I think this idea of mystery might be one of the reasons behind the commandment God made to not make Himself into a graven image. For us to make an imitation Incarnation of Him would be by definition a clumsy profaning of His glory. Or so I realized during an excellently done sermon on the topic that completely changed my understanding of the second commandment. I always thought it had to do with statues people made as objects of worship, but on considering the vastness of God contrasted to man (What is man, that You are mindful of him?), it does resonate. So then, since we are created with a deep-seated need to be sub-creators, what do we do with that drive within us to respond to His image revealed to us in scripture and in creation? I honestly hadn’t really thought about that much before that sermon, but -I do understand the concept of ponderable things. I think that learning to listen to God’s guidance and knowing when to keep things in our heart, not attempting to analyze the mystery out of the experience, and discerning when something is meant to be a catalyst to a more explicit external response, visually, literarily, or otherwise is the answer.
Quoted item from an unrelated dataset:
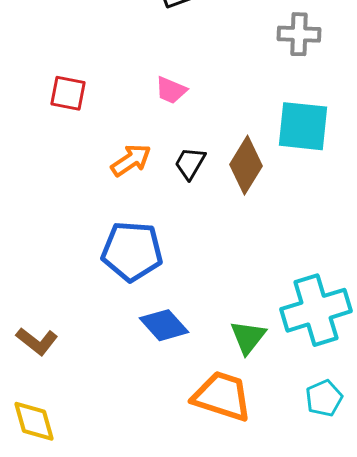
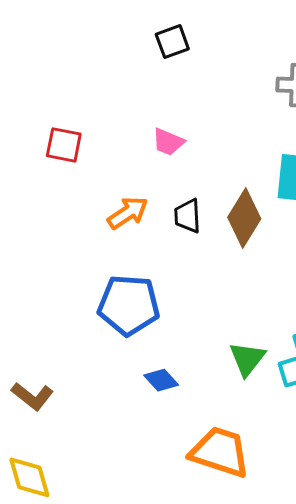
black trapezoid: (190, 163) -> (187, 216), turned -33
blue diamond: (164, 325) -> (161, 380), size x0.7
green triangle: (248, 337) -> (247, 359), moved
I read a little book long ago (I think in high school -I used to read lots of strange things back then, including Thomas A’Kempis… I was a strange one, I know…) by Brother Lawrence, titled “The Practice of the Presence of God.” It was a simple little book, but it’s guided me many times when I’m tempted to get lost in the monotony of the everyday and lose the joy of humble things. That book gave me an awareness that anything (dishes, even -Brother Lawrence himself was a kitchen worker at the monastery) can be done as an act of not only servanthood, but of love for whomever we are doing that mundane act, be it changing a diaper, changing a tire, studying long division, or dusting a bookshelf. I can’t say for sure, but I believe Brother Lawrence spent (as I have) many an hour elbow-deep in dish suds, conversing with his Lord about all those ponderable things.